This research delves into predicting student dropout rates using various supervised machine learning models. The aim is to identify which models offer the best performance for early intervention strategies in education.
-
Data Split: 70% training, 30% testing
-
Metric: Accuracy, calculated as:
[ \text{Accuracy} = \frac{\text{Number of Correct Predictions}}{\text{Total Number of Predictions}} ]

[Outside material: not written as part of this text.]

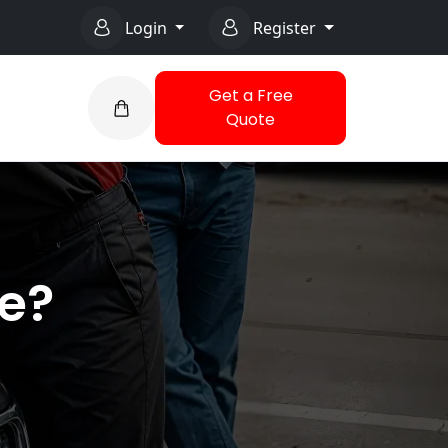
Login
Register
Get a Free
Quote
ce?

Dataset | Dropout (0) | Successful (1) | Total |
---|---|---|---|
Train | 101 | 423 | 524 |
Test | 43 | 186 | 229 |
Sum | 144 | 609 | 753 |
Model | Accuracy (%) |
---|---|
Decision Tree | 69.38 |
Random Forest | 80.56 |
Logistic Regression | 78.08 |
K-Nearest Neighbors (KNN) | 69.38 |
AdaBoost | 77.18 |
XGBoost | 79.89 |
Support Vector Machine (SVM) | 77.06 |
Ensemble (Soft Voting) | 82.15 |
Ensemble (Hard Voting) | 81.02 |
- Top Performer: Gradient Boosting Machine with 82.15% accuracy 🎯
- Best Ensemble Method: Soft Voting 🤖
- Least Effective: Decision Tree and Logistic Regression (69.38%) 🛠️
Ensemble methods, particularly Soft Voting, are highly effective in predicting student dropout rates. This can aid in developing early intervention strategies.